■ **Required work**
All of the entries need to be printed again exactly; pictures are the only thing to omit.

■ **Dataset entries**
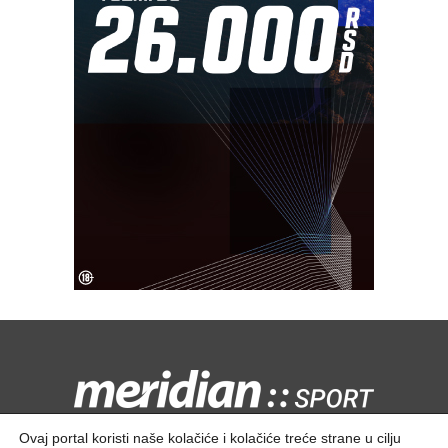
Kontaktirajte nas:
redakcija@meridiansport.rs
Ovaj portal koristi naše kolačiće i kolačiće treće strane u cilju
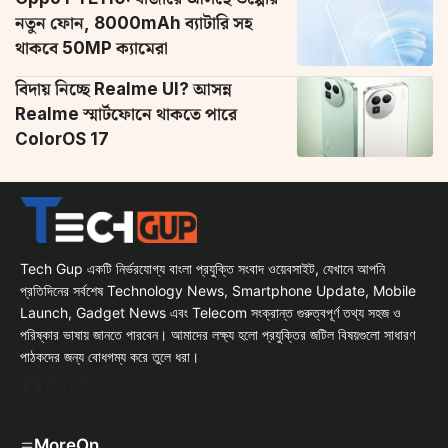
নতুন ফোন, 8000mAh ব্যাটারি সহ
থাকবে 50MP ক্যামেরা
বিদায় নিচ্ছে Realme UI? আসন্ন
Realme স্মার্টফোনে থাকতে পারে
ColorOS 17
Tech Gup একটি নির্ভরযোগ্য বাংলা প্রযুক্তি সংবাদ ওয়েবসাইট, যেখানে আপনি
প্রতিদিনের সর্বশেষ Technology News, Smartphone Update, Mobile
Launch, Gadget News এবং Telecom সংক্রান্ত গুরুত্বপূর্ণ তথ্য সহজ ও
পরিষ্কার ভাষায় জানতে পারবেন। আমাদের লক্ষ্য হলো প্রযুক্তির জটিল বিষয়গুলো সাধারণ
পাঠকদের জন্য বোধগম্য করে তুলে ধরা।
Facebook
WhatsApp
Instagram
X
MoreOn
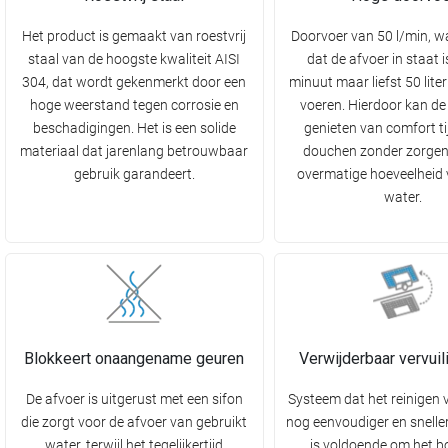
Het product is gemaakt van roestvrij
Doorvoer van 50 l/min, w
staal van de hoogste kwaliteit AISI
dat de afvoer in staat i
304, dat wordt gekenmerkt door een
minuut maar liefst 50 liter
hoge weerstand tegen corrosie en
voeren. Hierdoor kan de
beschadigingen. Het is een solide
genieten van comfort ti
materiaal dat jarenlang betrouwbaar
douchen zonder zorgen
gebruik garandeert.
overmatige hoeveelheid
water.
Blokkeert onaangename geuren
Verwijderbaar vervuili
De afvoer is uitgerust met een sifon
Systeem dat het reinigen 
die zorgt voor de afvoer van gebruikt
nog eenvoudiger en snelle
water, terwijl het tegelijkertijd
is voldoende om het b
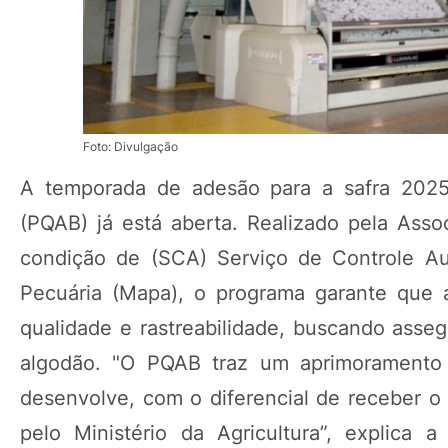
Foto: Divulgação
A temporada de adesão para a safra 2025
(PQAB) já está aberta. Realizado pela Asso
condição de (SCA) Serviço de Controle Aut
Pecuária (Mapa), o programa garante que a
qualidade e rastreabilidade, buscando asse
algodão. "O PQAB traz um aprimoramento 
desenvolve, com o diferencial de receber o 
pelo Ministério da Agricultura”, explica a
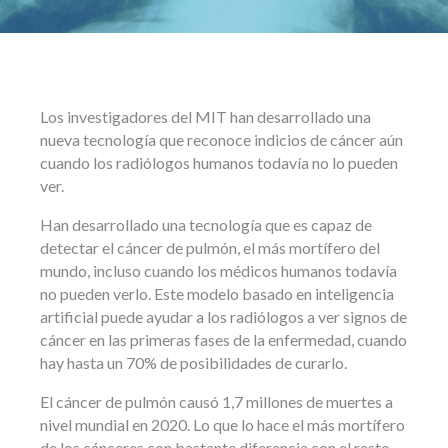
Los investigadores del MIT han desarrollado una
nueva tecnología que reconoce indicios de cáncer aún
cuando los radiólogos humanos todavía no lo pueden
ver.
Han desarrollado una tecnología que es capaz de
detectar el cáncer de pulmón, el más mortífero del
mundo, incluso cuando los médicos humanos todavía
no pueden verlo. Este modelo basado en inteligencia
artificial puede ayudar a los radiólogos a ver signos de
cáncer en las primeras fases de la enfermedad, cuando
hay hasta un 70% de posibilidades de curarlo.
El cáncer de pulmón causó 1,7 millones de muertes a
nivel mundial en 2020. Lo que lo hace el más mortífero
de los cánceres con bastante diferencia con el resto.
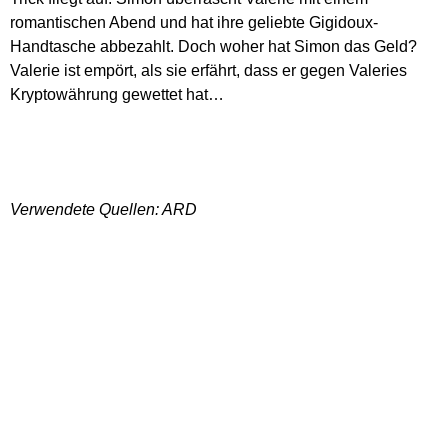
romantischen Abend und hat ihre geliebte Gigidoux-
Handtasche abbezahlt. Doch woher hat Simon das Geld?
Valerie ist empört, als sie erfährt, dass er gegen Valeries
Kryptowährung gewettet hat…
Verwendete Quellen: ARD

■ **Solution for this problem**
Kontaktirajte nas:
redakcija@meridiansport.rs
Ovaj portal koristi naše kolačiće i kolačiće treće strane u cilju
নতুন ফোন, 8000mAh ব্যাটারি সহ
থাকবে 50MP ক্যামেরা
বিদায় নিচ্ছে Realme UI? আসন্ন
Realme স্মার্টফোনে থাকতে পারে
ColorOS 17
Tech Gup একটি নির্ভরযোগ্য বাংলা প্রযুক্তি সংবাদ ওয়েবসাইট, যেখানে আপনি
প্রতিদিনের সর্বশেষ Technology News, Smartphone Update, Mobile
Launch, Gadget News এবং Telecom সংক্রান্ত গুরুত্বপূর্ণ তথ্য সহজ ও
পরিষ্কার ভাষায় জানতে পারবেন। আমাদের লক্ষ্য হলো প্রযুক্তির জটিল বিষয়গুলো সাধারণ
পাঠকদের জন্য বোধগম্য করে তুলে ধরা।
Facebook
WhatsApp
Instagram
X
MoreOn
Het product is gemaakt van roestvrij
Doorvoer van 50 l/min, w
staal van de hoogste kwaliteit AISI
dat de afvoer in staat i
304, dat wordt gekenmerkt door een
minuut maar liefst 50 liter
hoge weerstand tegen corrosie en
voeren. Hierdoor kan de
beschadigingen. Het is een solide
genieten van comfort ti
materiaal dat jarenlang betrouwbaar
douchen zonder zorgen
gebruik garandeert.
overmatige hoeveelheid
water.
Blokkeert onaangename geuren
Verwijderbaar vervuili
De afvoer is uitgerust met een sifon
Systeem dat het reinigen 
die zorgt voor de afvoer van gebruikt
nog eenvoudiger en snelle
water, terwijl het tegelijkertijd
is voldoende om het b
Foto: Divulgação
A temporada de adesão para a safra 2025
(PQAB) já está aberta. Realizado pela Asso
condição de (SCA) Serviço de Controle Aut
Pecuária (Mapa), o programa garante que a
qualidade e rastreabilidade, buscando asse
algodão. "O PQAB traz um aprimoramento 
desenvolve, com o diferencial de receber o 
pelo Ministério da Agricultura”, explica a
Los investigadores del MIT han desarrollado una
nueva tecnología que reconoce indicios de cáncer aún
cuando los radiólogos humanos todavía no lo pueden
ver.
Han desarrollado una tecnología que es capaz de
detectar el cáncer de pulmón, el más mortífero del
mundo, incluso cuando los médicos humanos todavía
no pueden verlo. Este modelo basado en inteligencia
artificial puede ayudar a los radiólogos a ver signos de
cáncer en las primeras fases de la enfermedad, cuando
hay hasta un 70% de posibilidades de curarlo.
El cáncer de pulmón causó 1,7 millones de muertes a
nivel mundial en 2020. Lo que lo hace el más mortífero
de los cánceres con bastante diferencia con el resto.
romantischen Abend und hat ihre geliebte Gigidoux-
Handtasche abbezahlt. Doch woher hat Simon das Geld?
Valerie ist empört, als sie erfährt, dass er gegen Valeries
Kryptowährung gewettet hat…
Verwendete Quellen: ARD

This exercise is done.